### Provided records ###

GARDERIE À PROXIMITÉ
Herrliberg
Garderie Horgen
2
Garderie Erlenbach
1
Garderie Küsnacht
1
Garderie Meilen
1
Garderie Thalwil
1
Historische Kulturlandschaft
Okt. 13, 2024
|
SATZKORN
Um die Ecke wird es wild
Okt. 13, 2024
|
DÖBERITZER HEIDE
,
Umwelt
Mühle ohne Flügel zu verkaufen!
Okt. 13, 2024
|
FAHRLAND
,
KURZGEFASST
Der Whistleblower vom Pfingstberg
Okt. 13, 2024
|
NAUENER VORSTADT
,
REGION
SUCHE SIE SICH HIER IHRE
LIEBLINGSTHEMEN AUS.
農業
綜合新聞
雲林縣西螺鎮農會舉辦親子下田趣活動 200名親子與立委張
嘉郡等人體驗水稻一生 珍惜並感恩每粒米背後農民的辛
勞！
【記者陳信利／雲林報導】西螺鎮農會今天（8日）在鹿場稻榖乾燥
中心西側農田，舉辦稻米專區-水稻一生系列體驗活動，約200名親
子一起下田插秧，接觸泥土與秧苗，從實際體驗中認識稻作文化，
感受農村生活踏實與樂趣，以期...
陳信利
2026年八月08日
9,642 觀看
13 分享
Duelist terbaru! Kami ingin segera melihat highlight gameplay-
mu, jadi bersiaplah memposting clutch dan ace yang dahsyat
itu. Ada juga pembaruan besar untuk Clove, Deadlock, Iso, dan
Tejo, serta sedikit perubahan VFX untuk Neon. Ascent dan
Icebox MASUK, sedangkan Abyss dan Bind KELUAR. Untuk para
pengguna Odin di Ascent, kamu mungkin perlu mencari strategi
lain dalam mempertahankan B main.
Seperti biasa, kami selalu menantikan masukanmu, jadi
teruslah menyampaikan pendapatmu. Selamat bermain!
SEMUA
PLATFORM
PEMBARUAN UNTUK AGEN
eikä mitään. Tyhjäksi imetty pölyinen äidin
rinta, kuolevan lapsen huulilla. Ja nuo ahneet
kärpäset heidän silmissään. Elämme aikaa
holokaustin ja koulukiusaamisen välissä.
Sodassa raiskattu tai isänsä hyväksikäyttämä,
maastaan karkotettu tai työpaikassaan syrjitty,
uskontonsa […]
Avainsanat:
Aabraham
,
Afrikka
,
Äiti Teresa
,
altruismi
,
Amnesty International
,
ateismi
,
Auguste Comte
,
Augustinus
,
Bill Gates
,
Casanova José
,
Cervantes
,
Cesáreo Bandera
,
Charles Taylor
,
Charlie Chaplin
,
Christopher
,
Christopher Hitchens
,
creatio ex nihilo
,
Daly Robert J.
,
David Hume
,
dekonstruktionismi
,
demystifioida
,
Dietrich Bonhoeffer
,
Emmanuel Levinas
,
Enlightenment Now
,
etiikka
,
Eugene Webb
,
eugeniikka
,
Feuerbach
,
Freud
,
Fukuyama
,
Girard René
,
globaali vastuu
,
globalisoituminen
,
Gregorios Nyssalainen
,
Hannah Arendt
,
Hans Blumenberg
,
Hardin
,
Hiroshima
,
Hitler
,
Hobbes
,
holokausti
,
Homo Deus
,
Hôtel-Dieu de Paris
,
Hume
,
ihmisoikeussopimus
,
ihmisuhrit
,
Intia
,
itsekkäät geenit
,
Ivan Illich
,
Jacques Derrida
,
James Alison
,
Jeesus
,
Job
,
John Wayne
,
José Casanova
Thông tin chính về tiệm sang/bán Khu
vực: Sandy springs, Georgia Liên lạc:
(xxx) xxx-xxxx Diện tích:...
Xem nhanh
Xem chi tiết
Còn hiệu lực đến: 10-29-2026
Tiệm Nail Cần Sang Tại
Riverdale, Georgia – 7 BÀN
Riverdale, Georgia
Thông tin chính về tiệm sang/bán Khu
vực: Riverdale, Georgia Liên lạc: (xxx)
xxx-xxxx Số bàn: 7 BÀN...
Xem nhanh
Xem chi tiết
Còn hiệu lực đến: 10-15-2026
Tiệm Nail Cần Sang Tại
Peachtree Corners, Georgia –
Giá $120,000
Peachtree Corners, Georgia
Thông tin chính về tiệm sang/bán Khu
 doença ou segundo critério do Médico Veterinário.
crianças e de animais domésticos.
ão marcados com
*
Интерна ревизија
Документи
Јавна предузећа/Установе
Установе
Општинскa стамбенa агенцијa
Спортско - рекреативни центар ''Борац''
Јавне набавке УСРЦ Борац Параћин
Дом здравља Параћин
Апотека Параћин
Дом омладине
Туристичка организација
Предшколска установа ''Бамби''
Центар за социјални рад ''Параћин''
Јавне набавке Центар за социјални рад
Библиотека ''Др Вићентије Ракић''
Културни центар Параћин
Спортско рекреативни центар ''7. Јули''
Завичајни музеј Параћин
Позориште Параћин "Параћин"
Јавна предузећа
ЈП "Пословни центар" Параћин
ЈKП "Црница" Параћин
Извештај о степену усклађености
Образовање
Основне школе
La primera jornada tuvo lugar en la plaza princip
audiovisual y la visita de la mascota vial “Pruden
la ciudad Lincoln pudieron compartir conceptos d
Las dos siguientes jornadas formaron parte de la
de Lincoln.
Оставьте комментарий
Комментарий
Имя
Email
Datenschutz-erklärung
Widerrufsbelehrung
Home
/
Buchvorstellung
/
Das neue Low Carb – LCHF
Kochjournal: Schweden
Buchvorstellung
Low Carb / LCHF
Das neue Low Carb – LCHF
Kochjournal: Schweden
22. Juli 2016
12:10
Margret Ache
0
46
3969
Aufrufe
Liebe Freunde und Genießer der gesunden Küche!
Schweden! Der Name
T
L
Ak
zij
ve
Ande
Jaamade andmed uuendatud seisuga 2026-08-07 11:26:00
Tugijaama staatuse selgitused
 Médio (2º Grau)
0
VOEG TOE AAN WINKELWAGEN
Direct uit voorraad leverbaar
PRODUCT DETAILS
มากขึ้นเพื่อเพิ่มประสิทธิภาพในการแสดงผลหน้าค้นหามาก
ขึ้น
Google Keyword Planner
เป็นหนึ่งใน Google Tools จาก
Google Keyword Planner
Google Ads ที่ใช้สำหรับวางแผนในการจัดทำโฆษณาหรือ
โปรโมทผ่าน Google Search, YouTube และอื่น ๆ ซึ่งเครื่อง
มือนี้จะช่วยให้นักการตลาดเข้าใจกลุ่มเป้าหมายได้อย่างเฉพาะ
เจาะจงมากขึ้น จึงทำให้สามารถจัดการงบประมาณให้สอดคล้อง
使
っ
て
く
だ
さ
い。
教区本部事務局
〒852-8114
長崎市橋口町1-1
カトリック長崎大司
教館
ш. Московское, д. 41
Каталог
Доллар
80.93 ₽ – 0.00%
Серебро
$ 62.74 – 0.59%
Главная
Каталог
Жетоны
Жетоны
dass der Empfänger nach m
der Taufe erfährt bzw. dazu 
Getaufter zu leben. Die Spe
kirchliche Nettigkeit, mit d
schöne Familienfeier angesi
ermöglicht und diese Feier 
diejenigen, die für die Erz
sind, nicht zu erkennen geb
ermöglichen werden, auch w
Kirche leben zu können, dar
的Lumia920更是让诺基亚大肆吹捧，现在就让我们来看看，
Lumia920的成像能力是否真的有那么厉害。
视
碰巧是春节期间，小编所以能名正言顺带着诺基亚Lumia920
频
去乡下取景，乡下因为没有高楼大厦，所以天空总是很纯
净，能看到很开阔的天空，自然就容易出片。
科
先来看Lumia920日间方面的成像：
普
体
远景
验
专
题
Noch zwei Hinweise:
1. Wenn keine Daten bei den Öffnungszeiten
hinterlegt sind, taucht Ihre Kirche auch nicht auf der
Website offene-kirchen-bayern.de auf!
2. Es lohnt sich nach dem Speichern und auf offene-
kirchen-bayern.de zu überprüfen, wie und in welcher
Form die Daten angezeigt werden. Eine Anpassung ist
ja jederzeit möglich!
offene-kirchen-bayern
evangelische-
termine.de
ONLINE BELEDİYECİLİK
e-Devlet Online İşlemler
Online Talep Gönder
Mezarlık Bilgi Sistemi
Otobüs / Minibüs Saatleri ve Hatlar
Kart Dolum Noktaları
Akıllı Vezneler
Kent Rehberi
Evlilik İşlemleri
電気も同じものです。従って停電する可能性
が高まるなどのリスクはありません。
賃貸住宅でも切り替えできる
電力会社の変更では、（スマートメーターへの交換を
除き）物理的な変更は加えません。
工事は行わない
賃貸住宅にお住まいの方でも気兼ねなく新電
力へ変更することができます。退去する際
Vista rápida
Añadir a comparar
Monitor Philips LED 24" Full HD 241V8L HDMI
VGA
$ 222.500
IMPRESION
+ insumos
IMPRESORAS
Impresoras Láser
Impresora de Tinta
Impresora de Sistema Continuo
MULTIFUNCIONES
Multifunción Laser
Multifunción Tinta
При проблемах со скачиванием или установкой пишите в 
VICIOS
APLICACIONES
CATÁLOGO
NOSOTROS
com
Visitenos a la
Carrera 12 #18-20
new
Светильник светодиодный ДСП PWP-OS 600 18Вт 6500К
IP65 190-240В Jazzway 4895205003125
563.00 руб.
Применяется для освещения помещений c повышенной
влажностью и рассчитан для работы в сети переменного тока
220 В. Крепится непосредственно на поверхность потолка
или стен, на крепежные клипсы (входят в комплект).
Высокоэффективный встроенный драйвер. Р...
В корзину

###

(What needs to be done): Copy from the entries only those lines that hold the word "Јавне".

(Written response):
Јавне набавке УСРЦ Борац Параћин
Јавне набавке Центар за социјални рад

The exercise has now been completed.